EU revamps eIDAS with law allowing member states to track internet sessions

EU revamps eIDAS with law allowing member states to track internet sessions

EU lawmakers voted the past week on a second version of the European Digital Identity Regulation. It includes an idea experts say will again make the internet less secure. Lawmakers seem reluctant to act on these warnings.

The piece of legislation is perhaps more commonly known as eIDAS 2.0. This includes regulations for online identification, authentication and trust services are included. A second version of the text is important to keep things up to date, according to the EU.

Web browsers less secure

Experts say the innovation may send the internet back to the state it was about a decade ago regarding security. They note security problems with the section dealing with certificates for website authentication.

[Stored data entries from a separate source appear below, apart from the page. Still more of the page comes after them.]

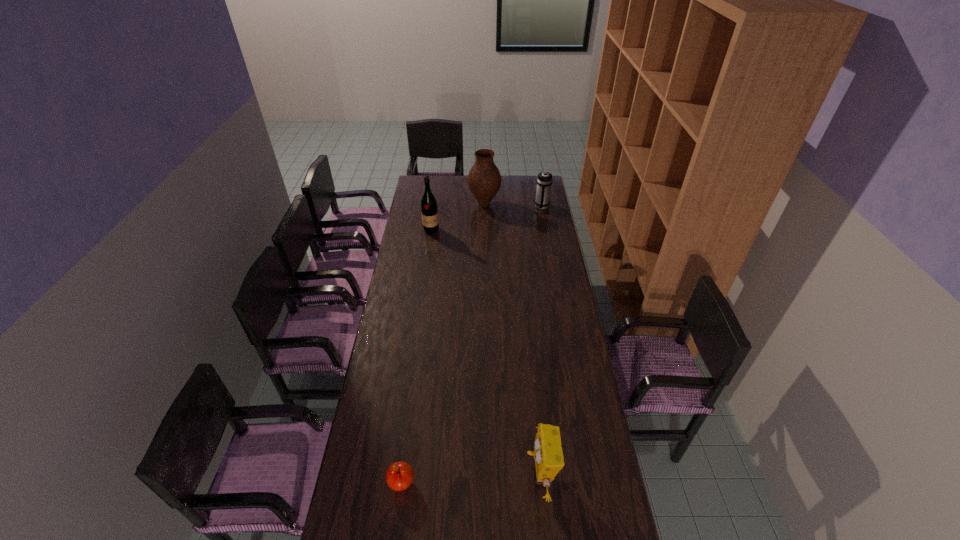 At what (x,y) coordinates should I click in order to perform the action: click on the third nearest object. Please return your answer as a coordinate pair (x, y). The image size is (960, 540). Looking at the image, I should click on [429, 210].

Identify the location of the third object from left to right. This screenshot has width=960, height=540. (484, 180).

Where is `thermos bottle`? thermos bottle is located at coordinates (544, 181).

At what (x,y) coordinates should I click in order to perform the action: click on the second object from right to left. Please return your answer as a coordinate pair (x, y). This screenshot has height=540, width=960. Looking at the image, I should click on (548, 454).

The height and width of the screenshot is (540, 960). Find the location of `the shortest object`. the shortest object is located at coordinates (399, 476).

The width and height of the screenshot is (960, 540). In order to click on free spot located 0.130m on the front-facing side of the third farthest object in this screenshot , I will do `click(428, 249)`.

At what (x,y) coordinates should I click in order to perform the action: click on vacant area situated on the front of the vase. Please return your answer as a coordinate pair (x, y). Looking at the image, I should click on (485, 219).

The width and height of the screenshot is (960, 540). Identify the location of vacant region located 0.280m on the side with the handle of the rightmost object. (548, 241).

Identify the location of vacant space located on the face of the sponge. This screenshot has width=960, height=540. (458, 475).

Where is `vacant space located on the face of the sponge`? The height and width of the screenshot is (540, 960). vacant space located on the face of the sponge is located at coordinates (493, 475). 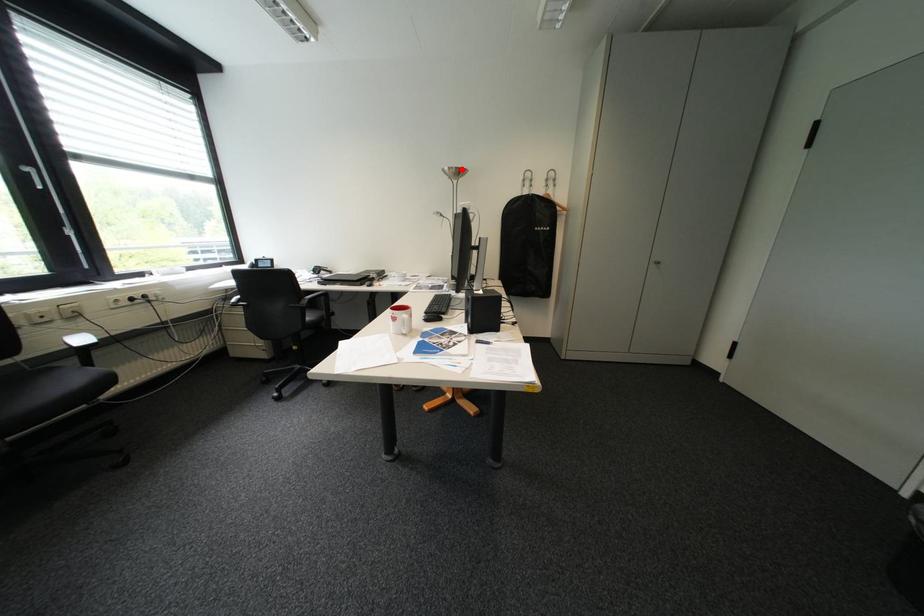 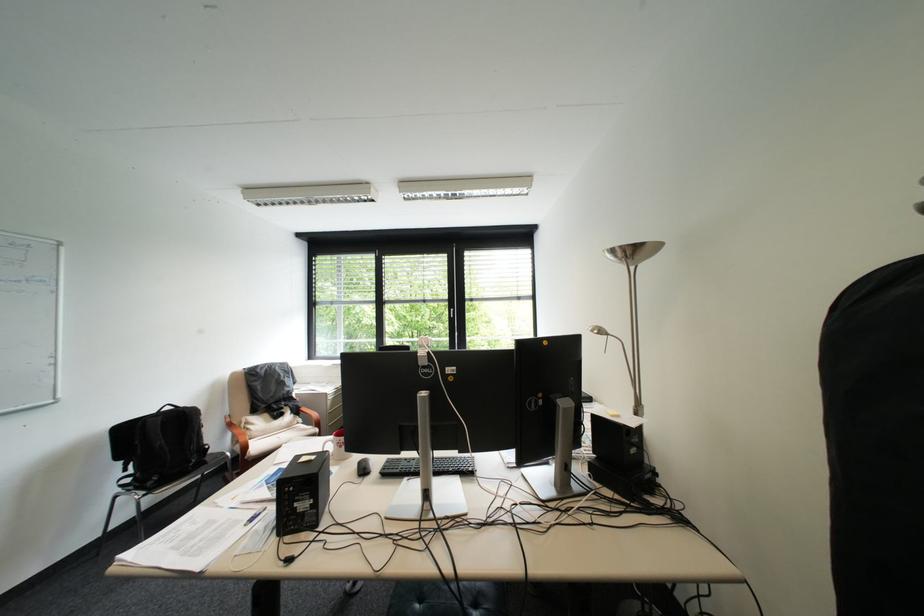 Locate, in the second image, the point that corresponds to the highlighted location in the first image.

(625, 252) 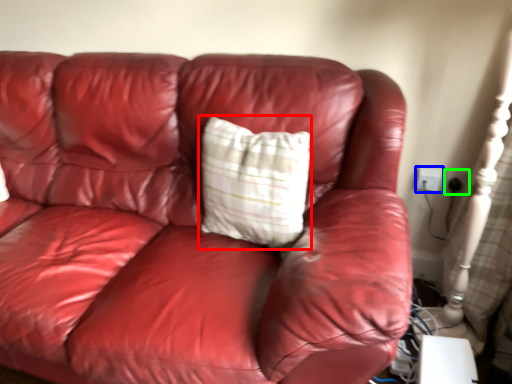 Question: Based on their relative distances, which object is farther from pillow (highlighted by a red box)? Choose from electric outlet (highlighted by a blue box) and electric outlet (highlighted by a green box).

Choices:
 (A) electric outlet
 (B) electric outlet

Answer: (B) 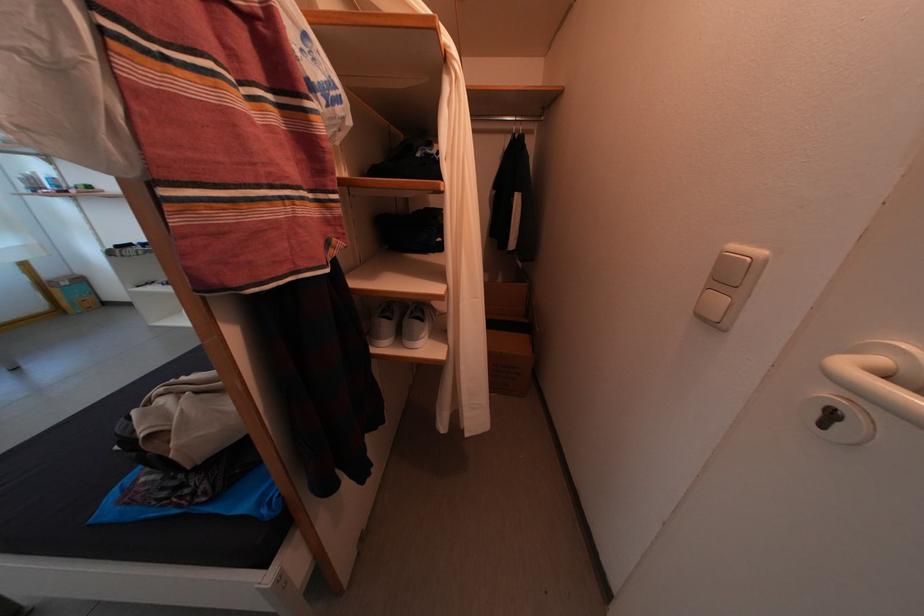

Namely, the law restricts the activities of browsers in two areas. This has an effect on both checking these certificates and taking action against malicious websites. With this, politicians are trying to take power away from web browsers and take control. Certificate Authorities (CA) that received approval from European governments may still be trusted. In addition, all security rules of the European Telecommunications Standards Institute (ETSI) require mandatory integration. Adding additional security mechanisms is not allowed.

With politics taking control, experts are concerned about citizen privacy. Mozilla, the company behind the web browser Firefox, for example, is already talking about allowing EU member states to issue website certificates allowing themselves to intercept internet sessions. “There is no independent control or balance between the decisions member states make regarding the keys they authorize and the use they make of them.”

The Electronic Frontier Foundation (EFF) reiterated much the same views this week: “Article 45 prohibits browsers from imposing modern security requirements on certain CAs without the approval of an EU member state government. Which CAs? Specifically, government-appointed CAs, some of which will be owned or operated by that same government. That means cryptographic keys under the control of one government could be used to intercept HTTPS communications across the EU and beyond.”

Lawmakers don’t always see the consequences

Another proposed EU law was under fire not too long ago because of potential security risks. The discussion is about a law mandating client-side scanning on communications platforms. Experts see the law primarily as a privacy issue that could also pose security problems depending on the final interpretation of the law.

Read also: Is client-side scanning a good alternative for a prohibition on end-to-end encryption?

Both laws show that legislators do not always see the consequences that a proposed law may bring. In the period between the presentation of the law, the vote and the final drafting of the law, they usually come to know about it. Possibly, in the case of IT legislation, part of ignorance also lies at the root.

It is sometimes a matter of unwillingness

In the case of the European Digital Identity Regulation, it appears to be mainly a matter of unwillingness. Lawmakers were warned of the dangers in an open letter from more than 500 experts, but the letter was simply pushed aside. “These changes radically increase the ability of EU governments to keep tabs on their citizens by ensuring that government-controlled cryptographic keys can be used to intercept encrypted web traffic across the EU,” the experts know.

Despite the warnings, the European Commission, Council and Parliament came to an agreement last week. The vote will follow in early 2024. The agreement was followed by another press conference in which the European Commission denied all possible dangers experts warned about. The agency says that the criticism was discussed with its experts, which would have shown that Mozilla, the EFF and all the open letter experts are wrong. The experts would forget that EU governments only have control over the public key in a certificate and never over a user’s identity.

New trick?

Lately, the EU has been informed by those “experts” more often. It is not clear which experts these are in practice. Regarding the law on client-side scanning, the EU rejects the request to reveal the list. However, it is notable that these experts always defend the EU’s views and not those of all the other experts who can be heard online.

Both laws are currently under heavy discussion but remain a game of hidden experts against public experts. How long the EU can keep up this new trick, time will tell.